Copyright 2008, Blake, Cassels & Graydon LLP

Originally published in Blakes Bulletin on Energy–Oil & Gas: March 2008

In the recent application brought before the Alberta Court of Queen's Bench in Nexen Inc. v. Fort Energy Corp., that Court was asked to rule on matters pertaining to the scope of operatorship rights accorded to a non-operator of a joint venture who had commenced independent operations pursuant to the 1990 CAPL Operating Procedure (the Operating Procedure).

The facts were that Nexen Inc. (Nexen) commenced independent operations on certain lands (13-2) pursuant to a farmout arrangement with Fort Energy Corp. and 981405 Alberta Ltd. (collectively, Fort), as well as Canadian Natural Resources Limited (CNRL). Although the independent operations commenced by Nexen pertained to drilling on lands covered by the farmout arrangement among Nexen, Fort and CNRL, the well to be drilled was a trilateral horizontal well, the surface location for such well being located on a parcel of land (4-1) which was covered by a separate joint venture agreement between Nexen and Fort only.

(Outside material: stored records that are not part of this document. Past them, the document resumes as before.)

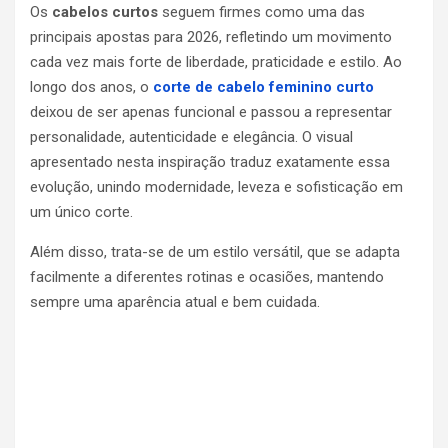
Os
cabelos curtos
seguem firmes como uma das
principais apostas para 2026, refletindo um movimento
cada vez mais forte de liberdade, praticidade e estilo. Ao
longo dos anos, o
corte de cabelo feminino curto
deixou de ser apenas funcional e passou a representar
personalidade, autenticidade e elegância. O visual
apresentado nesta inspiração traduz exatamente essa
evolução, unindo modernidade, leveza e sofisticação em
um único corte.
Além disso, trata-se de um estilo versátil, que se adapta
facilmente a diferentes rotinas e ocasiões, mantendo
sempre uma aparência atual e bem cuidada.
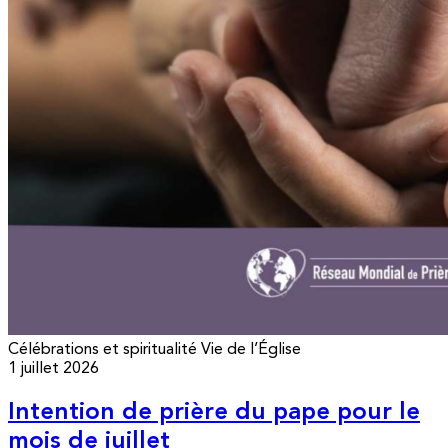
Célébrations et spiritualité
Vie de l’Église
1 juillet 2026
Intention de prière du pape pour le
mois de juillet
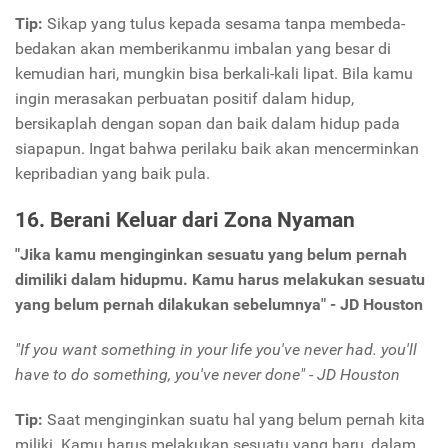
Tip:
Sikap yang tulus kepada sesama tanpa membeda-
bedakan akan memberikanmu imbalan yang besar di
kemudian hari, mungkin bisa berkali-kali lipat. Bila kamu
ingin merasakan perbuatan positif dalam hidup,
bersikaplah dengan sopan dan baik dalam hidup pada
siapapun. Ingat bahwa perilaku baik akan mencerminkan
kepribadian yang baik pula.
16. Berani Keluar dari Zona Nyaman
"Jika kamu menginginkan sesuatu yang belum pernah
dimiliki dalam hidupmu. Kamu harus melakukan sesuatu
yang belum pernah dilakukan sebelumnya" - JD Houston
"If you want something in your life you've never had. you'll
have to do something, you've never done" - JD Houston
Tip:
Saat menginginkan suatu hal yang belum pernah kita
miliki. Kamu harus melakukan sesuatu yang baru, dalam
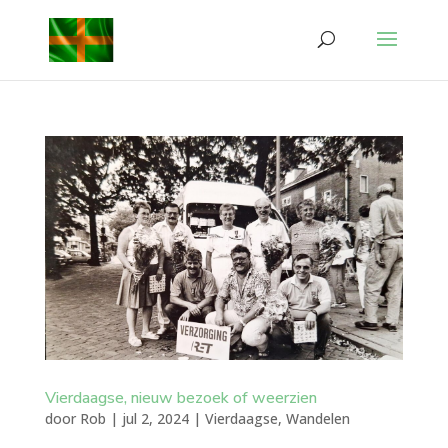
Vierdaagse, nieuw bezoek of weerzien
door
Rob
|
jul 2, 2024
|
Vierdaagse
,
Wandelen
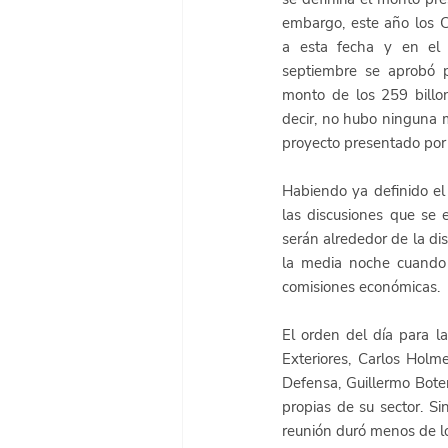
embargo, este año los C
a esta fecha y en el
septiembre se aprobó p
monto de los 259 billo
decir, no hubo ninguna m
proyecto presentado por 
Habiendo ya definido el 
las discusiones que se 
serán alrededor de la dis
la media noche cuando 
comisiones económicas. 
El orden del día para l
Exteriores, Carlos Holme
Defensa, Guillermo Boter
propias de su sector. Si
reunión duró menos de los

Accordingly, there were two agreements which were relevant to the situation at hand – one among Nexen, Fort and CNRL covering 13-2, and the other between just Nexen and Fort covering 4-1. Nexen only served an independent operations notice under the farmout agreement relating to 13-2.

One of the questions brought before the Court by Nexen was the issue of whether Fort, as operator, was required to transfer surface and other access rights to Nexen as independent operator for the drilling of the well at 13-2 through 4-1.

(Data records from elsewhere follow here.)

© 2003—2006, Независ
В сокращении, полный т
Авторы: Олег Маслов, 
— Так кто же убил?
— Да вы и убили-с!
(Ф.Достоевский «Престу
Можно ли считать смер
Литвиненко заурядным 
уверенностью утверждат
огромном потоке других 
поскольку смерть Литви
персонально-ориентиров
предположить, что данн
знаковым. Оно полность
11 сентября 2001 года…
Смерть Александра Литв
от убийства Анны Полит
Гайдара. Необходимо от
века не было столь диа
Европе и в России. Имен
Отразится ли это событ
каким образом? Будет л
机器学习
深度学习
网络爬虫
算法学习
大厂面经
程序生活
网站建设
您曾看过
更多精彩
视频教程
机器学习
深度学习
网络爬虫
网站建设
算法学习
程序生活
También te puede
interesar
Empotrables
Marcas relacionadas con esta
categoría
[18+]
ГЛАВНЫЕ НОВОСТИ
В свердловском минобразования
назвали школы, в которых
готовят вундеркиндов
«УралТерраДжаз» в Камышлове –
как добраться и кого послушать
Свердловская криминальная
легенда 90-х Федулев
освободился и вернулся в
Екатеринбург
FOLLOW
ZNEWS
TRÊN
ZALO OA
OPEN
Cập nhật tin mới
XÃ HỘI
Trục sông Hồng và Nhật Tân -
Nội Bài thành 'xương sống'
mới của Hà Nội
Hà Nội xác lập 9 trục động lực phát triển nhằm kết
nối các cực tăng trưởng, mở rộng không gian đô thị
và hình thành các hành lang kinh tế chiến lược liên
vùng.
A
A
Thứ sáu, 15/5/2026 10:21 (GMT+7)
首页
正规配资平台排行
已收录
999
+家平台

In answering this question, the Court looked at the interplay between Article 1004 and Article 308 of the Operating Procedure. Article 1004 provided that: "Notwithstanding anything to the contrary contained in this Operating Procedure, the proposing party shall be the Operator with respect to any operation proposed as an independent operation, unless the parties otherwise agree or the proposing party would be disqualified from serving as Operator pursuant to Subclause 202(a)."

Article 308 required the operator to acquire and maintain for the joint account (i.e., for the benefit, interest, ownership, risk, cost, expense and obligation of the parties in proportion to their respective working interests), all necessary surface rights.

Upon examining these two provisions, the Court was clear that, upon serving an independent operations notice, the Operating Procedure entitles the succeeding operator to a corresponding transfer of the surface rights. Under Article 308, the surface rights are acquired for the joint account and do not belong solely to the prior operator of the lands. When a new operator takes over operations as a result of an independent operations notice, that independent operator is entitled to the surface rights for the joint account.

The problem for Nexen in the dispute before the Court was that the relevant surface rights were for 4-1, which were not the subject of the independent operations notice served by Nexen under the farmout agreement. Accordingly, Nexen had not become operator with respect to 4-1 under Article X of the Operating Procedure.

The Court held that Article 308, which again states that surface rights are acquired and maintained by the operator for the joint account, was not sufficiently broad to cover surface rights for another piece of land governed by another agreement. Article 308 of the farmout agreement under which Nexen served the independent operations notice would have required the surface rights for 13-2 to be transferred to Nexen, not the surface rights for 4-1.

If the dispute between Nexen and Fort had involved the surface rights to 13-2 (i.e., the lands for which Nexen had served an independent operations notice), the Court would have required Fort to transfer the surface rights for 13-2 to Nexen. An operator under Article X (Independent Operations) of the Operating Procedure is entitled to the benefit of the surface rights acquired and maintained for the joint account.